→ Task goal
Produce a copy of every line in the records that holds the string "Related".

→ Data excerpts
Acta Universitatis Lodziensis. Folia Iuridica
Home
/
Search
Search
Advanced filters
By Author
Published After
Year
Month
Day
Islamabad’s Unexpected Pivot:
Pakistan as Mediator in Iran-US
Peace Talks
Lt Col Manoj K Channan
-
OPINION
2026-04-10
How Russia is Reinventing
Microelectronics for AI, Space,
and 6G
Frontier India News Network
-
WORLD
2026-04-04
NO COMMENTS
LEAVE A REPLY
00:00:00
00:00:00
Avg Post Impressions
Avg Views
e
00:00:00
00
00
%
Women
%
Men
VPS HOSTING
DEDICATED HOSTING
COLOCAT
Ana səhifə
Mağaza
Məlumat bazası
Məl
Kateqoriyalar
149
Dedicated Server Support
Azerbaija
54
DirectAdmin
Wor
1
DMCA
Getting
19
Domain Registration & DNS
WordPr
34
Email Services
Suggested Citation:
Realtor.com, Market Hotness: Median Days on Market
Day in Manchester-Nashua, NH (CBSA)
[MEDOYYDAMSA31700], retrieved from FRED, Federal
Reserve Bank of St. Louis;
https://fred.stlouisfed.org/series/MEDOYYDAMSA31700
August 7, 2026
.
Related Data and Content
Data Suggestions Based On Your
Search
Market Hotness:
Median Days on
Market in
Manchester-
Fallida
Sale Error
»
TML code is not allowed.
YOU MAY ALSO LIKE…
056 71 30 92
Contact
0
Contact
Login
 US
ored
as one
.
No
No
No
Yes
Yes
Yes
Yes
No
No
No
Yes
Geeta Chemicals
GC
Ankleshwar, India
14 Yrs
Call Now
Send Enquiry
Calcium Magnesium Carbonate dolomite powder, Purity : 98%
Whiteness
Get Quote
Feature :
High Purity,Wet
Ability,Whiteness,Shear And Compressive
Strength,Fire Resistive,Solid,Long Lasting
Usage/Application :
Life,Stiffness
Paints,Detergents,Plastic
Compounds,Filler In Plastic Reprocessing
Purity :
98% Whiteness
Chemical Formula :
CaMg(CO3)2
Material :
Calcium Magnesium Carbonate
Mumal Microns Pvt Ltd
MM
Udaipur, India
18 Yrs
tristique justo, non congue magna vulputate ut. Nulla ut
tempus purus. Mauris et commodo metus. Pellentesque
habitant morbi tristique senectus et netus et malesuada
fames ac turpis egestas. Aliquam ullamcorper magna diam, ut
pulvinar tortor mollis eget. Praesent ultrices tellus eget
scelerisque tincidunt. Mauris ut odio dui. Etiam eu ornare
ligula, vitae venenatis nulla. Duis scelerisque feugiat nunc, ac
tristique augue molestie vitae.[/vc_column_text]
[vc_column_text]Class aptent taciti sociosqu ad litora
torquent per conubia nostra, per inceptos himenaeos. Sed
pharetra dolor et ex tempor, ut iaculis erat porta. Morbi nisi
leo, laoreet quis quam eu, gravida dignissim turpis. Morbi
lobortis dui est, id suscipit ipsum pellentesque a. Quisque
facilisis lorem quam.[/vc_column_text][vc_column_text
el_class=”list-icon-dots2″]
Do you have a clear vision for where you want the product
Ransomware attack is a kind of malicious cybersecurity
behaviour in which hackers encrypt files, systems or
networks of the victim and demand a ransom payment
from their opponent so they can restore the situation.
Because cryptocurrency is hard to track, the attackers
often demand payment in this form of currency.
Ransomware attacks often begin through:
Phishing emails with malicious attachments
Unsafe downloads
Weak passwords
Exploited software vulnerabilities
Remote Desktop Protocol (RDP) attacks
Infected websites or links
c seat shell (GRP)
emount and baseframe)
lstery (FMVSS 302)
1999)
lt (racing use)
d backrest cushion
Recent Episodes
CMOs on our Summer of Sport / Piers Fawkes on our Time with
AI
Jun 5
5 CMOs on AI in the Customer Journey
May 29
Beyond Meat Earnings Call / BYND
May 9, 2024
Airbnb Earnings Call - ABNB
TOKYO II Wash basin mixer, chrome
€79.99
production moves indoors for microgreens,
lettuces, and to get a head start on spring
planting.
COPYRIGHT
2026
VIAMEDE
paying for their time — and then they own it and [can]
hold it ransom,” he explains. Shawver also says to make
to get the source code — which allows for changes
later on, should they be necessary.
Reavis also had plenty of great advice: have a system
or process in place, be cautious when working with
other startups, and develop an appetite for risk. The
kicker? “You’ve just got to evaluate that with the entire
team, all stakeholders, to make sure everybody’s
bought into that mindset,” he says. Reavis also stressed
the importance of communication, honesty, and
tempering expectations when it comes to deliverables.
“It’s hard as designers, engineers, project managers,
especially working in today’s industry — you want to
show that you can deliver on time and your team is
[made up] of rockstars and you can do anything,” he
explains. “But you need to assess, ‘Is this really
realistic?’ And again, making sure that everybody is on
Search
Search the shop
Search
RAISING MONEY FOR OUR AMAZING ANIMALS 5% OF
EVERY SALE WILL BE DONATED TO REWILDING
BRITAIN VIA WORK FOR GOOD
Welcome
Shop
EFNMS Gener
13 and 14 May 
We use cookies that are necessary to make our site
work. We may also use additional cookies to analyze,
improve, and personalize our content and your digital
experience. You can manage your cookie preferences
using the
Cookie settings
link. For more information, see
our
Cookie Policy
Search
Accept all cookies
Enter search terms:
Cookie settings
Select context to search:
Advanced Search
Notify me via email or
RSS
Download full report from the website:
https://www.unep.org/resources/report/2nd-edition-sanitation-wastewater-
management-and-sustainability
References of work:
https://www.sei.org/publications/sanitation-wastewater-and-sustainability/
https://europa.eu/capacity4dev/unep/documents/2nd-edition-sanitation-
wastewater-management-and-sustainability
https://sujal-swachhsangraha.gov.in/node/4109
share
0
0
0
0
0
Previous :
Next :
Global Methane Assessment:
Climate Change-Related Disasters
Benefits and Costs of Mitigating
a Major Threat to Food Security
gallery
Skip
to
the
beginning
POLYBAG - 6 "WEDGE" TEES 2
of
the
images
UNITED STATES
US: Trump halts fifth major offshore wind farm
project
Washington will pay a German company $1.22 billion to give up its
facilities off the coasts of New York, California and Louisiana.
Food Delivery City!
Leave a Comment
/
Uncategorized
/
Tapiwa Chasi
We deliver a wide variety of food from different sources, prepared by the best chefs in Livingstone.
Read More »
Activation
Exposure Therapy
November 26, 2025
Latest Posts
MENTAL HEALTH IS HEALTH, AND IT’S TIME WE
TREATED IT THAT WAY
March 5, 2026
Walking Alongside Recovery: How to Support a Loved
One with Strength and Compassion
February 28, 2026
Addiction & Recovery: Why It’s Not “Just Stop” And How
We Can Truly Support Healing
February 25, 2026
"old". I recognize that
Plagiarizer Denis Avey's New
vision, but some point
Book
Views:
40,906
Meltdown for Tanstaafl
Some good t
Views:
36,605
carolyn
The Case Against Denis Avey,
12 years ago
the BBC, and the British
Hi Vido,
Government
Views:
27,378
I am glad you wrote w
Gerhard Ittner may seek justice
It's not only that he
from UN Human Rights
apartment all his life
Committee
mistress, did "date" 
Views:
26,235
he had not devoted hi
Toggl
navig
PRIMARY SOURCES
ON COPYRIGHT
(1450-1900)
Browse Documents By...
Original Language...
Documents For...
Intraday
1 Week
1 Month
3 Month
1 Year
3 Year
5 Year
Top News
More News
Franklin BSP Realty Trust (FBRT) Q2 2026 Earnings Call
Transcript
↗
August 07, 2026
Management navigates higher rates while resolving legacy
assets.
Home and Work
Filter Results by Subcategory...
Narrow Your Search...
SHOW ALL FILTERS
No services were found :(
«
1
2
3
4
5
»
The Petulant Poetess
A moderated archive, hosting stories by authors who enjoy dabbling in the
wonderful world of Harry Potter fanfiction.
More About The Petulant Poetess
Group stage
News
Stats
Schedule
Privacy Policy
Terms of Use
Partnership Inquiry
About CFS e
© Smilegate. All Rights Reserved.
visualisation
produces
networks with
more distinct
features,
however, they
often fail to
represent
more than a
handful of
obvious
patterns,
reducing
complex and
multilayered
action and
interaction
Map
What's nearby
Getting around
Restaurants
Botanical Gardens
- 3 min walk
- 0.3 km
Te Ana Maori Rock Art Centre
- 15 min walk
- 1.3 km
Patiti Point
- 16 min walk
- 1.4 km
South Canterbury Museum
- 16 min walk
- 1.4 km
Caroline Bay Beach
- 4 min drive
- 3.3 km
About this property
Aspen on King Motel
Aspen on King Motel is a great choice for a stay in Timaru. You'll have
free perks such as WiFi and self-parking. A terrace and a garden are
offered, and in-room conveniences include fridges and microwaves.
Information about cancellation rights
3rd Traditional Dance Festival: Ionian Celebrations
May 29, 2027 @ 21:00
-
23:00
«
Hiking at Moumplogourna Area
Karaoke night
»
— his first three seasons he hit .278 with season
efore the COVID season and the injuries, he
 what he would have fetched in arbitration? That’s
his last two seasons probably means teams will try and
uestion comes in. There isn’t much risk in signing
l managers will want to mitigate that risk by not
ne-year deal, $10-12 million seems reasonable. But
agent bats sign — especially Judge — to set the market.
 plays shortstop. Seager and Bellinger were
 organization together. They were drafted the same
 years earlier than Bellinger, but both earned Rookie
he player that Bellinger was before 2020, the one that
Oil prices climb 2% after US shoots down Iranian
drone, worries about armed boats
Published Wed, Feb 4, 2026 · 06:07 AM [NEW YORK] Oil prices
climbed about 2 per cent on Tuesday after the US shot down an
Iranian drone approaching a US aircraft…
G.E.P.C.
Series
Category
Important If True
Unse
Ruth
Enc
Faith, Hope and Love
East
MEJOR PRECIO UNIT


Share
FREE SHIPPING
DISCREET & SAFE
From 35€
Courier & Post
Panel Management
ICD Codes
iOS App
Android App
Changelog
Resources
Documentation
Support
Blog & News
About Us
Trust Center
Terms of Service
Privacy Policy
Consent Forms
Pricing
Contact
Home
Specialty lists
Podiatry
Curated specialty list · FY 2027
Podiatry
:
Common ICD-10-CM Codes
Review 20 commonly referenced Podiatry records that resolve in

→ Result of this task
Related Data and Content
Climate Change-Related Disasters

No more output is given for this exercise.